The first French writings on the Aissawa appeared at the end of the 19th century following the installation of colonial administration in the Morocco. The majority of the authors, who were also anthropologists and sociologists, were at that time French and included Pierre-Jacques André, Alfred Bel, René Brunel, Octave Depont and Xavier Coppolani, Emile Dermenghem, Edmond Doutté, George Drague, Roger Tourneau, Louis Rinn (chief of the Central Service of the indigenous Affairs to the Government General in Algeria at the end of the 19th century), Louis Massignon and Edouard Michaux-Bellaire. These last three authors were military officers with the scientific expedition of the Administration of Indigenous Affairs and their writings are published in the Moroccan Files and the Review of the Muslim World. Among all these French authors, there was also the Finnish anthropologist Edward Westermarck, whose various works are devoted to an analysis of the system of belief and ritual in Morocco.
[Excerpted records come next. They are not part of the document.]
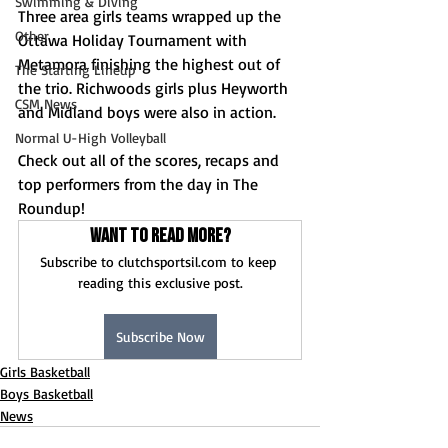
Swimming & Diving
Three area girls teams wrapped up the 
Other
Ottawa Holiday Tournament with 
Metamora finishing the highest out of 
The Starting Lineup
the trio. Richwoods girls plus Heyworth 
CSM News
and Midland boys were also in action.
Normal U-High Volleyball
Check out all of the scores, recaps and 
top performers from the day in The 
Roundup!
Want to read more?
Subscribe to clutchsportsil.com to keep 
reading this exclusive post.
Subscribe Now
Girls Basketball
Boys Basketball
News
Excepting those authors with a scientific approach, the ritual practices of Aissawa drew the attention of and considerably disturbed western observers at the beginning of the 19th century. The brotherhood is evoked here and there in medical works, monographs, schoolbooks, paintings, tests or accounts of voyages. These various writings show a recurring passionate contempt for this type of religiosity. Spiritual dimensions of the brotherhood of Aissawa at that time were never examined, other than by Emile Dermenghem in his acclaimed Le culte des saints dans l'Islam Maghrebin (Paris, 1951). Other texts were only very seldom neutral. By attaching a non-Muslim and archaic label to some brotherhoods (such as the Aissawa but also the Hamadcha and Gnaoua), these writings served to legitimize French prerogatives in Morocco.
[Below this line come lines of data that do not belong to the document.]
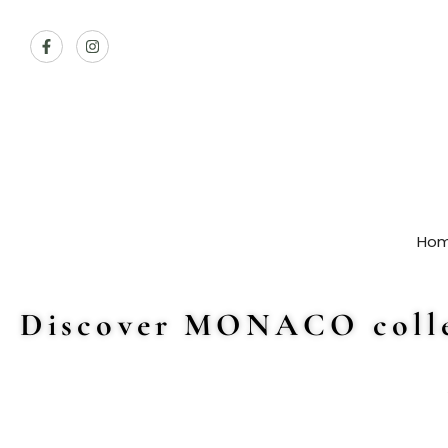
Ho
Discover MONACO colle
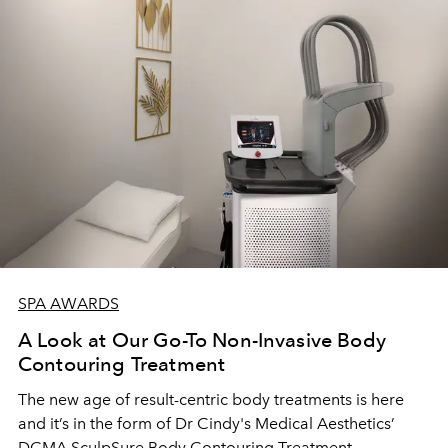
SPA AWARDS
A Look at Our Go-To Non-Invasive Body
Contouring Treatment
The new age of result-centric body treatments is here
and it’s in the form of Dr Cindy's Medical Aesthetics’
DCMA SculpSure Body Contouring Treatment.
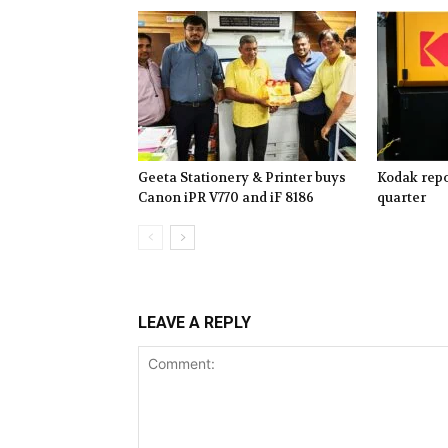
Geeta Stationery & Printer buys
Kodak repo
Canon iPR V770 and iF 8186
quarter
LEAVE A REPLY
==Contemporary scientific research==
Some authors of religious history (Jeanmaire) and ethnomusicology (Gilbert Mullet and Andre Boncourt) became interested in the Aissawa in the 1950s and remain so to this day. It was only after Moroccan and Algerian independence since the 1960s that contemporary social scientists began to consider the subject. Many articles (Belhaj, Daoui, Hanai, Nabti and Andezian) and theses (Al Malhouni, Boncourt, Lahlou, El Abar, Sagir Janjar and Nabti) as well as ethnographic movies have studied the ritual practices of Aissawa in Morocco.
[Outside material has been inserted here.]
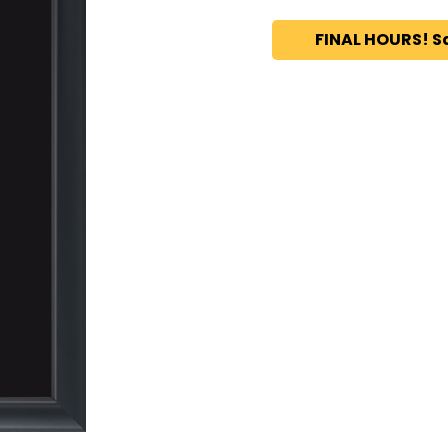
FINAL HOURS! S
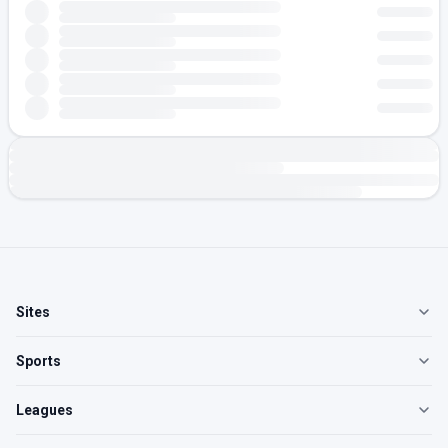
Sites
Sports
Leagues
==New approaches and prospects==
An analysis of the work by Sossie Andezian regarding the Aissawa brotherhood and Sufism in Algeria, is considered essential and impossible to circumvent. In her book The Significance of Sufism in Algeria in the aftermath of Independence (2001), Andezian analyzes the processes of reinvention of ritual acts in the context of sociopolitical movements in Algeria. Her reflection leads to a dynamic vision of the religious and mystical rites while highlighting the evolution of the links that people, marginalized in the religious sphere, maintain with the official and textual religious institutions. Continuing the reflexions of Andezian, Mehdi Nabti conducted an investigation inside the Aissawa brotherhood in Morocco in his doctoral thesis entitled The Aissawa brotherhood in urban areas of Morocco: the social and ritual aspects of modern sufism, which is considered a significant contribution to the socio-anthropology of the current Maghreb. Nabti shows the complex modalities of the inscription of the brotherhood in a Moroccan society led by an authoritative government (which try timidly to be liberalized), endemic unemployment, the development of tourism and the progress of political Islamism. While immersing himself as a ritual musician within the Aissawa orchestras, Mehdi Nabti casts new light on knowledge of Sufism and brings invaluable facts on the structure of the brotherhood and its rituals as well as the diverse logic behind affiliation to a traditional religious organization in a modern Muslim society. His work, which offers an iconographic description of musical scores pointing to esoteric symbolism and a DVD documentary, is the greatest sum of knowledge currently available on the subject. Mehdi Nabti is also the leader of the Aissawaniyya Orchestra, which brings together French jazzmen and Aissawa musicians. The band plays concerts all over the world and also conducts master classes.